Fondation du Patrimoine : les actus du mois de février
Triste fait divers à la collégiale…
Rassurez-vous, l’affaire n’est pas récente, elle remonte à 1971. Mais l’indignation qu’elle suscita justifie qu’on s’en souvienne encore aujourd’hui…
A partir de la fin des années 1960, un gang international s’appliqua à piller méthodiquement le patrimoine artistique religieux français. Est-ce lui qui sévit à Vernon dans la nuit du 12 au 13 décembre 1971 ? Aujourd’hui encore, on ne peut le dire, puisque le butin n’a jamais été retrouvé.
Toujours est-il que ce sont des cambrioleurs bien préparés qui pénètrent dans l’église cette nuit-là.
A l’aide d’une pioche qu’ils laisseront sur place, les malfrats forcent la porte de l’entrée arrière de l’édifice, celle qui fait face au presbytère, et s’emparent d’un joli butin : six tapisseries et un fragment de bas-relief en albâtre représentant l’arbre de Jessé.
Classé depuis 1907, ce dernier était un objet anglais remontant au XVe siècle, arrivé en France au moment de la Réforme (XVe siècle). Sa valeur était estimée à 70.000 nouveaux francs et le journaliste de l’époque indiquait qu’il « serait probablement difficile à écouler ».
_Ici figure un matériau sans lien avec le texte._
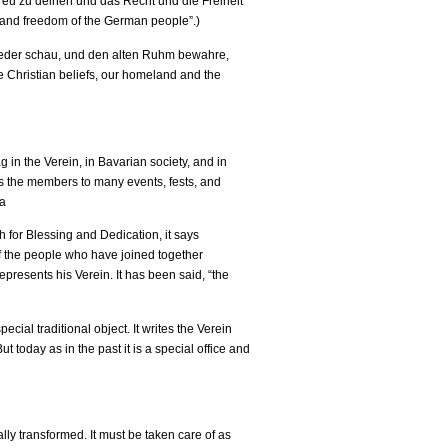
treu zu deinen und das Recht und die Freiheit
s and freedom of the German people”.)
 jeder schau, und den alten Ruhm bewahre,
he Christian beliefs, our homeland and the
g in the Verein, in Bavarian society, and in
ies the members to many events, fests, and
 a
h for Blessing and Dedication, it says
 of the people who have joined together
presents his Verein. It has been said, “the
cial traditional object. It writes the Verein
 today as in the past it is a special office and
ally transformed. It must be taken care of as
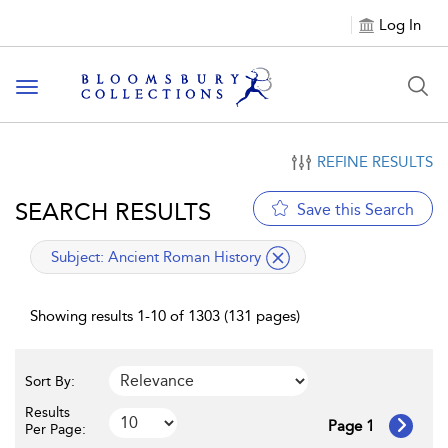
Log In
Toggle navigation
REFINE RESULTS
SEARCH RESULTS
Save this Search
applied filter
Subject:
Ancient Roman History
Showing results 1-10 of 1303 (131 pages)
Sort By:
Results
Page 1
Per Page:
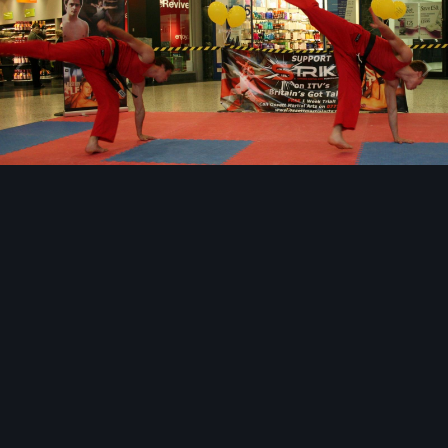
Image Tools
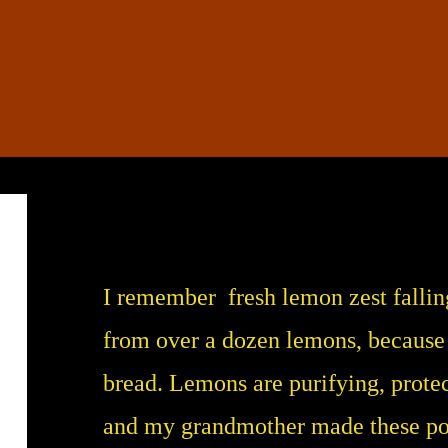
I remember fresh lemon zest falling 
from over a dozen lemons, because
bread. Lemons are purifying, prote
and my grandmother made these pote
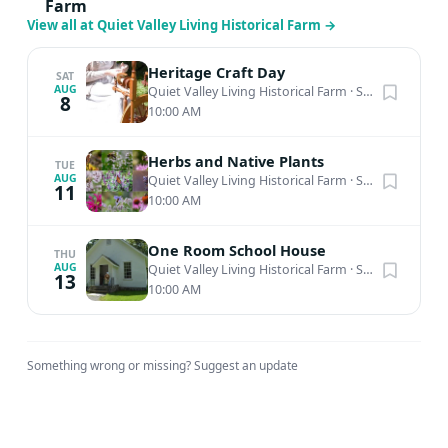
await, among an array of treasures sure to delight the
Farm
View all at Quiet Valley Living Historical Farm
→
young and old alike. Savor the stories, bask in the past,
and drink in all the simple pleasures of an Old Time
Heritage Craft Day
Christmas at Quiet Valley.
SAT
AUG
Quiet Valley Living Historical Farm
·
Stroudsburg, PA
8
10:00 AM
Herbs and Native Plants
TUE
AUG
Quiet Valley Living Historical Farm
·
Stroudsburg, PA
11
10:00 AM
One Room School House
THU
AUG
Quiet Valley Living Historical Farm
·
Stroudsburg, PA
13
10:00 AM
Something wrong or missing?
Suggest an update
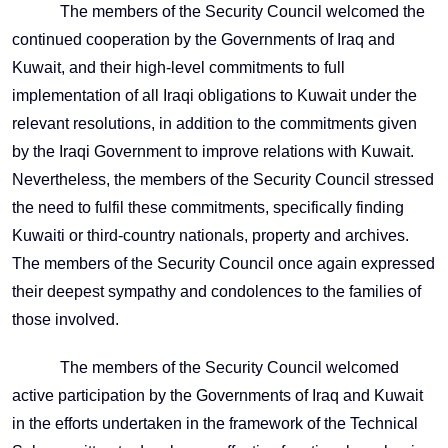
The members of the Security Council welcomed the
continued cooperation by the Governments of Iraq and
Kuwait, and their high-level commitments to full
implementation of all Iraqi obligations to Kuwait under the
relevant resolutions, in addition to the commitments given
by the Iraqi Government to improve relations with Kuwait.
Nevertheless, the members of the Security Council stressed
the need to fulfil these commitments, specifically finding
Kuwaiti or third-country nationals, property and archives.
The members of the Security Council once again expressed
their deepest sympathy and condolences to the families of
those involved.
The members of the Security Council welcomed
active participation by the Governments of Iraq and Kuwait
in the efforts undertaken in the framework of the Technical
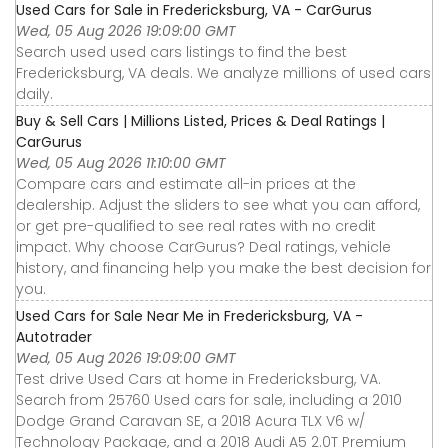
Used Cars for Sale in Fredericksburg, VA - CarGurus
Wed, 05 Aug 2026 19:09:00 GMT
Search used used cars listings to find the best
Fredericksburg, VA deals. We analyze millions of used cars
daily.
Buy & Sell Cars | Millions Listed, Prices & Deal Ratings |
CarGurus
Wed, 05 Aug 2026 11:10:00 GMT
Compare cars and estimate all-in prices at the
dealership. Adjust the sliders to see what you can afford,
or get pre-qualified to see real rates with no credit
impact. Why choose CarGurus? Deal ratings, vehicle
history, and financing help you make the best decision for
you.
Used Cars for Sale Near Me in Fredericksburg, VA -
Autotrader
Wed, 05 Aug 2026 19:09:00 GMT
Test drive Used Cars at home in Fredericksburg, VA.
Search from 25760 Used cars for sale, including a 2010
Dodge Grand Caravan SE, a 2018 Acura TLX V6 w/
Technology Package, and a 2018 Audi A5 2.0T Premium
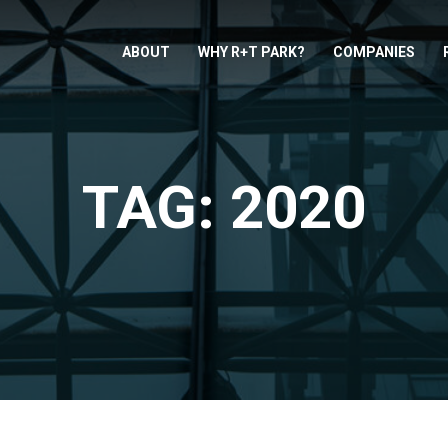
ABOUT
WHY R+T PARK?
COMPANIES
TAG: 2020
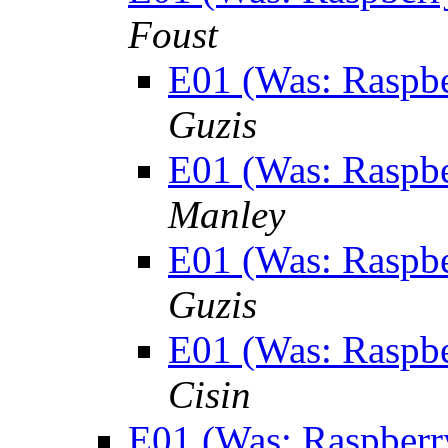
Foust
E01 (Was: Raspber
Guzis
E01 (Was: Raspber
Manley
E01 (Was: Raspber
Guzis
E01 (Was: Raspber
Cisin
E01 (Was: Raspberry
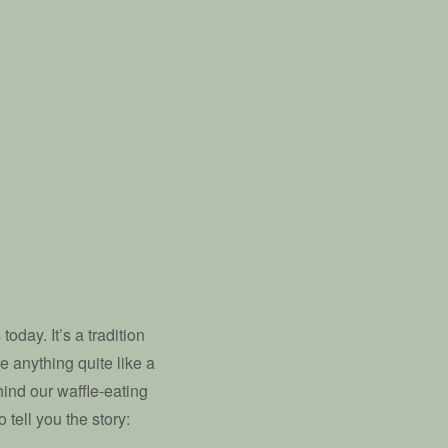
oday. It’s a tradition
re anything quite like a
ind our waffle-eating
tell you the story:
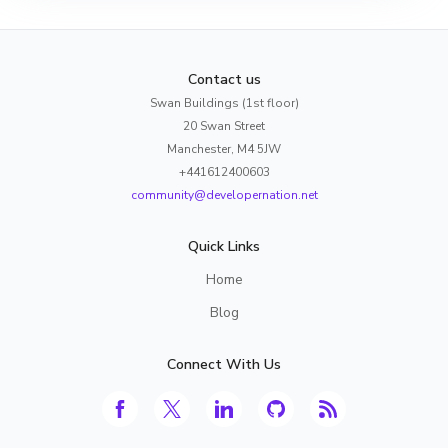
Contact us
Swan Buildings (1st floor)
20 Swan Street
Manchester, M4 5JW
+441612400603
community@developernation.net
Quick Links
Home
Blog
Connect With Us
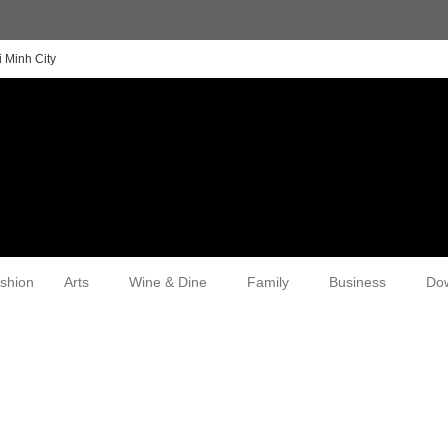
 Minh City
shion
Arts
Wine & Dine
Family
Business
Do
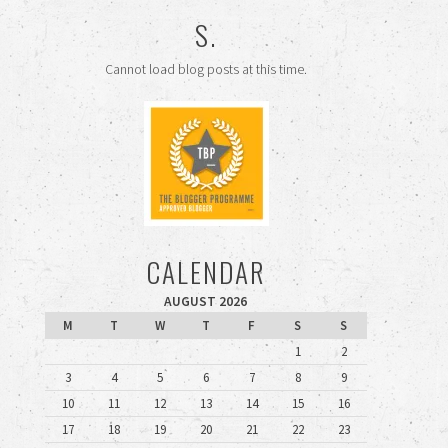
S.
Cannot load blog posts at this time.
CALENDAR
AUGUST 2026
M
T
W
T
F
S
S
1
2
3
4
5
6
7
8
9
10
11
12
13
14
15
16
17
18
19
20
21
22
23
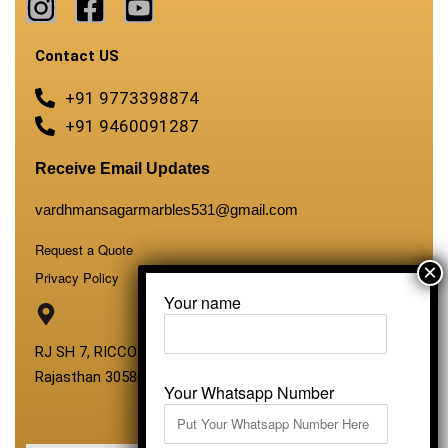
Contact US
+91 9773398874
+91 9460091287
Receive Email Updates
vardhmansagarmarbles531@gmail.com
Request a Quote
Privacy Policy
Your name
RJ SH 7, RICCO Industrial Area, Kali Dungri, Kishangarh,
Rajasthan 305801
Your Whatsapp Number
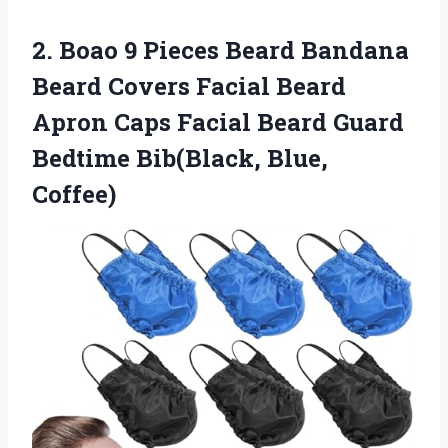
2. Boao 9 Pieces Beard Bandana
Beard Covers Facial Beard
Apron Caps Facial Beard Guard
Bedtime Bib(Black, Blue,
Coffee)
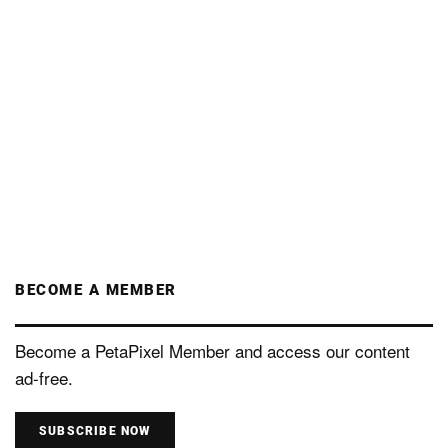
BECOME A MEMBER
Become a PetaPixel Member and access our content
ad-free.
SUBSCRIBE NOW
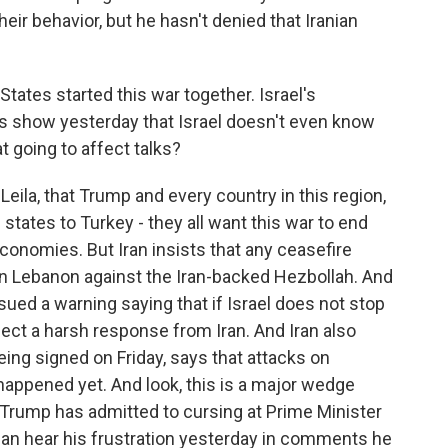
ir behavior, but he hasn't denied that Iranian
States started this war together. Israel's
is show yesterday that Israel doesn't even know
t going to affect talks?
eila, that Trump and every country in this region,
 states to Turkey - they all want this war to end
 economies. But Iran insists that any ceasefire
in Lebanon against the Iran-backed Hezbollah. And
ssued a warning saying that if Israel does not stop
pect a harsh response from Iran. And Iran also
being signed on Friday, says that attacks on
 happened yet. And look, this is a major wedge
 Trump has admitted to cursing at Prime Minister
can hear his frustration yesterday in comments he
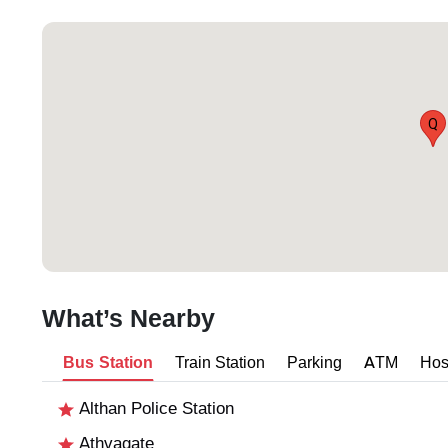
Q
What’s Nearby
Bus Station
Train Station
Parking
ATM
Hos
Althan Police Station
Athvagate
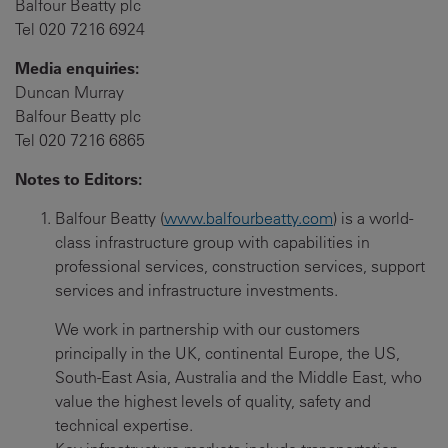
Balfour Beatty plc
Tel 020 7216 6924
Media enquiries:
Duncan Murray
Balfour Beatty plc
Tel 020 7216 6865
Notes to Editors:
Balfour Beatty (
www.balfourbeatty.com
) is a world-
class infrastructure group with capabilities in
professional services, construction services, support
services and infrastructure investments.
We work in partnership with our customers
principally in the UK, continental Europe, the US,
South-East Asia, Australia and the Middle East, who
value the highest levels of quality, safety and
technical expertise.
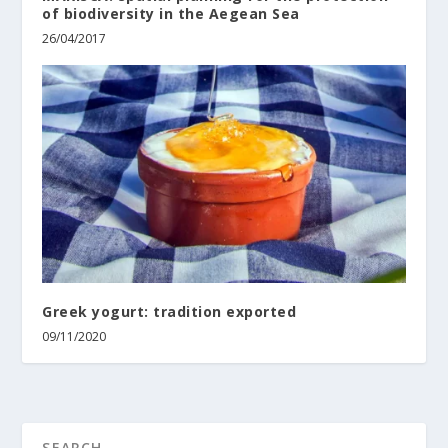
of biodiversity in the Aegean Sea
26/04/2017
Greek yogurt: tradition exported
09/11/2020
Un butin estimé à plus de 240 millions d’anciens francs !
Les tapisseries quant à elles sont d’Aubusson et dataient de Louis XIII (première moitié du XVIIe siècle). De dimensions imposantes, 3 mètres de haut par 2 à 3 mètres de large chacune, elles étaient disposées en différents endroits de la collégiale : sous les orgues, dans la nef, au-dessus du portail nord et dans la chapelle du transept nord. Elles formaient un ensemble dit « Allégories des vertus » :
- Allégorie de la Chasteté ou Joseph et la femme de Putiphar
- Allégorie de l’Innocence ou Daniel dans la fosse aux lions
- Allégorie de la Paix ou la Mitre récompense la Paix
- Allégorie de l’Humilité ou l’Humilité exaltée
- Allégorie de la Miséricorde ou la Miséricorde couronnée en Marcien
- La Vertu récompensée par le triomphe
Chacune d’elles était estimée à 400.000 francs. On ne retrouva sur place que les cadres et les cordes qui servaient à les suspendre, laissant supposer que les cambrioleurs avaient utilisé une échelle…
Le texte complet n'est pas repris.